* _RECORDS FOR THE EXERCISE_
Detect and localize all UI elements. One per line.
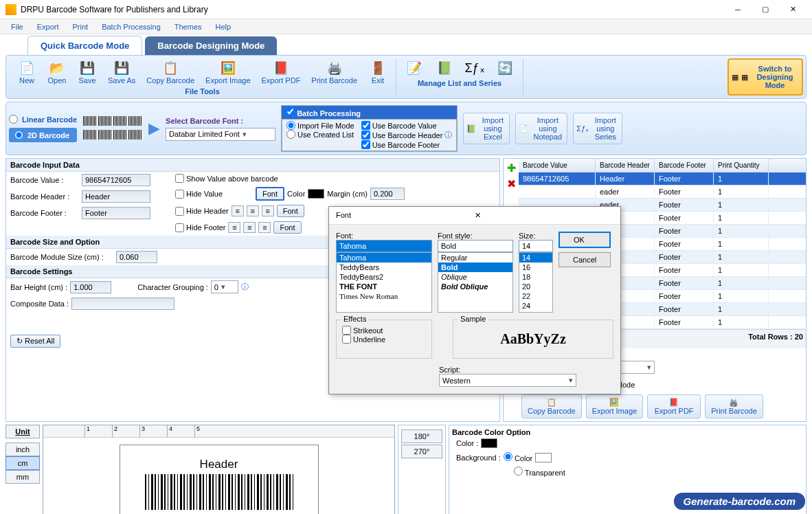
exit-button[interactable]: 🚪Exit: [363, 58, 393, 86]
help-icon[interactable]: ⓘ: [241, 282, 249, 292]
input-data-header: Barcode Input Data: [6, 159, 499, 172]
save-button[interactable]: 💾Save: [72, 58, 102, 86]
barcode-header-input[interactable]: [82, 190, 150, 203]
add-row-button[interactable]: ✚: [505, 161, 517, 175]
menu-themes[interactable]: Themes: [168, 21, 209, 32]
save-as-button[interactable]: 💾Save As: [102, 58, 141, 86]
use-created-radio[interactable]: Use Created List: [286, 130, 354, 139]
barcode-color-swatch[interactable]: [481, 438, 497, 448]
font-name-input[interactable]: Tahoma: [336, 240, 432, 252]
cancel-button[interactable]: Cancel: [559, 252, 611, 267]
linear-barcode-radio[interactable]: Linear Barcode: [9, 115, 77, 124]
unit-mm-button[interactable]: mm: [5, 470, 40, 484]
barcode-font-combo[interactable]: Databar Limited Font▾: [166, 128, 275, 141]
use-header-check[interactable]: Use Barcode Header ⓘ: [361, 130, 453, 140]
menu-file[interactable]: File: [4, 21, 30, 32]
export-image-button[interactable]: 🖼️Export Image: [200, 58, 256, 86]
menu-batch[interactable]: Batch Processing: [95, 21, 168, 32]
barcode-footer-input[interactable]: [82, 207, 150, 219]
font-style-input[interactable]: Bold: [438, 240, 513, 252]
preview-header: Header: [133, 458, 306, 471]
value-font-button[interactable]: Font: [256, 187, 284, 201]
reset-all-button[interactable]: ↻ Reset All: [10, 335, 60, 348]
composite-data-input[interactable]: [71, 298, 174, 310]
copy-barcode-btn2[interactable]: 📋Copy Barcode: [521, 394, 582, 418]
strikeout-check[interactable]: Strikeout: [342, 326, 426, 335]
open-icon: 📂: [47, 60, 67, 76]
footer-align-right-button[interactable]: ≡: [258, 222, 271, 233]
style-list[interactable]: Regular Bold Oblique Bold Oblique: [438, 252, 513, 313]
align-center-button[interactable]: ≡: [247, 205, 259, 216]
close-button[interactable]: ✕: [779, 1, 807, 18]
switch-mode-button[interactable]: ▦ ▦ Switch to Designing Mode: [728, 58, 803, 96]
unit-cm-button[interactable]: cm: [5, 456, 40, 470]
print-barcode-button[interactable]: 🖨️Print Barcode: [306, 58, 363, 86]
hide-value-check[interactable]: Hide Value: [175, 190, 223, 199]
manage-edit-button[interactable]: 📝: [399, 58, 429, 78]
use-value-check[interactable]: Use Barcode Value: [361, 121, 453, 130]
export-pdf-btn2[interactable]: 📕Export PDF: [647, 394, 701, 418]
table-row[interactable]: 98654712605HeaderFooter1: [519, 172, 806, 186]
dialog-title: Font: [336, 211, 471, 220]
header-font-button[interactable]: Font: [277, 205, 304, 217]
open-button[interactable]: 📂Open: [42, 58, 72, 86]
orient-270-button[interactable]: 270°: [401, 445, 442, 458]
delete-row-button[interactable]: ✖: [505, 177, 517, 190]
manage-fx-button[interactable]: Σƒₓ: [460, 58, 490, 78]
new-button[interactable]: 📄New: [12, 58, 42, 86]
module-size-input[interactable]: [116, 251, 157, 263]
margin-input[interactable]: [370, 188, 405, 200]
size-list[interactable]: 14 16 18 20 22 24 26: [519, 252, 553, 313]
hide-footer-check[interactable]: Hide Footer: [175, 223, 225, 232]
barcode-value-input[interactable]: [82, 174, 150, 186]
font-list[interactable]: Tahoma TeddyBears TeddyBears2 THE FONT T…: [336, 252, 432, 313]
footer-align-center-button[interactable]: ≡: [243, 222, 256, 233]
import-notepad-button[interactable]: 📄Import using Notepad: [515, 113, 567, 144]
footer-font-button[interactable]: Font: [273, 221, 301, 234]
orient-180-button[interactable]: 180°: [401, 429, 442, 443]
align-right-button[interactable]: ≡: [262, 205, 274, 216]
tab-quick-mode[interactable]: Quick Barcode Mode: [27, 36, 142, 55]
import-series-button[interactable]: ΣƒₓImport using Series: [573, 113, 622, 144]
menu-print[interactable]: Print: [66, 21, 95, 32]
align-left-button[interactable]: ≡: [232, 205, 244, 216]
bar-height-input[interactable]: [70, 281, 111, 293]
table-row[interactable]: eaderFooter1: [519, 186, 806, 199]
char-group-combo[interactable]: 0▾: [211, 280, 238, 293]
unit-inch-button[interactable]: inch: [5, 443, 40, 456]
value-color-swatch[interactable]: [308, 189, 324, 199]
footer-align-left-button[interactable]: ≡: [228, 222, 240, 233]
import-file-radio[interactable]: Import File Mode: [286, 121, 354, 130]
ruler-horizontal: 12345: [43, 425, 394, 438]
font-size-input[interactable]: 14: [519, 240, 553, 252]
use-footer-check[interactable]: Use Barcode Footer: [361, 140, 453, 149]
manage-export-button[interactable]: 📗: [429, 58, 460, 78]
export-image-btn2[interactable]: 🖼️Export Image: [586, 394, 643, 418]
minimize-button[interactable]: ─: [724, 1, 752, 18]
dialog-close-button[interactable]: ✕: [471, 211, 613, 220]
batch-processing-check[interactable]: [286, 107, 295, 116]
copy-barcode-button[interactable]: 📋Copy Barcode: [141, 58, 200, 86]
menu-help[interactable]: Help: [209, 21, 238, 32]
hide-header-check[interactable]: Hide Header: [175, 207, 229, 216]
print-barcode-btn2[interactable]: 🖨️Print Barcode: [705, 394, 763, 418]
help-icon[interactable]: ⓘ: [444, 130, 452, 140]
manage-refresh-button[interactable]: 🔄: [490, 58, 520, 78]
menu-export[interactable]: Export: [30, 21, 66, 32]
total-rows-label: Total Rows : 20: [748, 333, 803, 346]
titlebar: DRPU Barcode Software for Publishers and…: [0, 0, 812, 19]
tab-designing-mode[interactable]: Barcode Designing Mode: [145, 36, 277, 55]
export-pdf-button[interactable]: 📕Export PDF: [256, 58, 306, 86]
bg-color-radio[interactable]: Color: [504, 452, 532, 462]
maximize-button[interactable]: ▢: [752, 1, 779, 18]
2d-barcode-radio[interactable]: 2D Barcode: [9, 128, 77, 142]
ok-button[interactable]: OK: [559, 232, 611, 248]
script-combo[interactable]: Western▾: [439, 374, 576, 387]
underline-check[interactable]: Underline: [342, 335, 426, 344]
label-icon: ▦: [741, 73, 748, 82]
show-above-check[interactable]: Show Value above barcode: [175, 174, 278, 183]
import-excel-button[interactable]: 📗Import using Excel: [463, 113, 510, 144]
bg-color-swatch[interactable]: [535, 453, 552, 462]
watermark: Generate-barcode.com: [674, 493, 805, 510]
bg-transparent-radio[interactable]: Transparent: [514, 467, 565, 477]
* * *
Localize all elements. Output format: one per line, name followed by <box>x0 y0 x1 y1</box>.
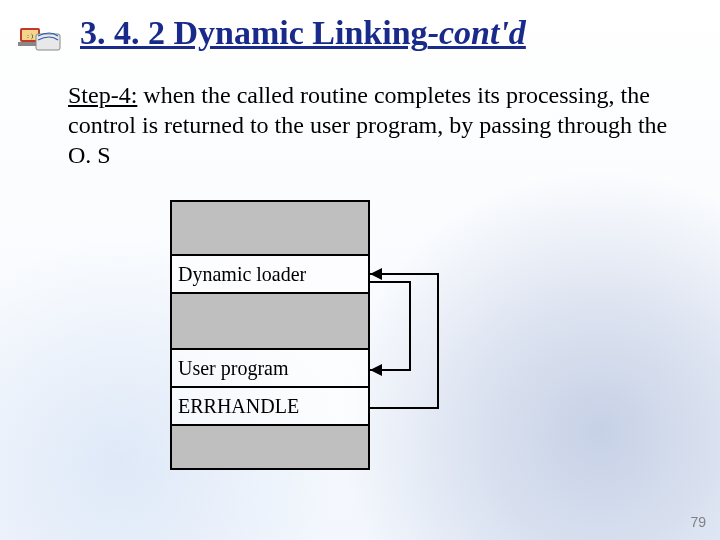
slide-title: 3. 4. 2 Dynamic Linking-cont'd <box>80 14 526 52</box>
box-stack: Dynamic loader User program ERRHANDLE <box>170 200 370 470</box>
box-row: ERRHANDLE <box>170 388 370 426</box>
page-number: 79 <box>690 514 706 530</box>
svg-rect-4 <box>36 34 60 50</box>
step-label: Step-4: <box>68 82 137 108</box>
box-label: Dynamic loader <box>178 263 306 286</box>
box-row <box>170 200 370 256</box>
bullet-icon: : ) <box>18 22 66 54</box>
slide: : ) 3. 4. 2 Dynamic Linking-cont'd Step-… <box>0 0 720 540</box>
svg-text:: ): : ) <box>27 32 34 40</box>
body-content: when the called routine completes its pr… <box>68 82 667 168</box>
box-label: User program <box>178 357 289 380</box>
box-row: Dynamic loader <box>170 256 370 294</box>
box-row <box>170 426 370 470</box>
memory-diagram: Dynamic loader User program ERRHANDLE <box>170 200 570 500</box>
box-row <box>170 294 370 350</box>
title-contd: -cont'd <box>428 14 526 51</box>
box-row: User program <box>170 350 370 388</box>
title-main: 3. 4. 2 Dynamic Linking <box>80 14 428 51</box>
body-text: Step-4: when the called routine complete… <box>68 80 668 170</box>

* _WHAT IS BEING ASKED_
Write out every line of the entries that holds the word "import".

* _SOLUTION TO THIS EXERCISE_
import-notepad-button[interactable]: 📄Import using Notepad: [515, 113, 567, 144]
import-series-button[interactable]: ΣƒₓImport using Series: [573, 113, 622, 144]
import-file-radio[interactable]: Import File Mode: [286, 121, 354, 130]
import-excel-button[interactable]: 📗Import using Excel: [463, 113, 510, 144]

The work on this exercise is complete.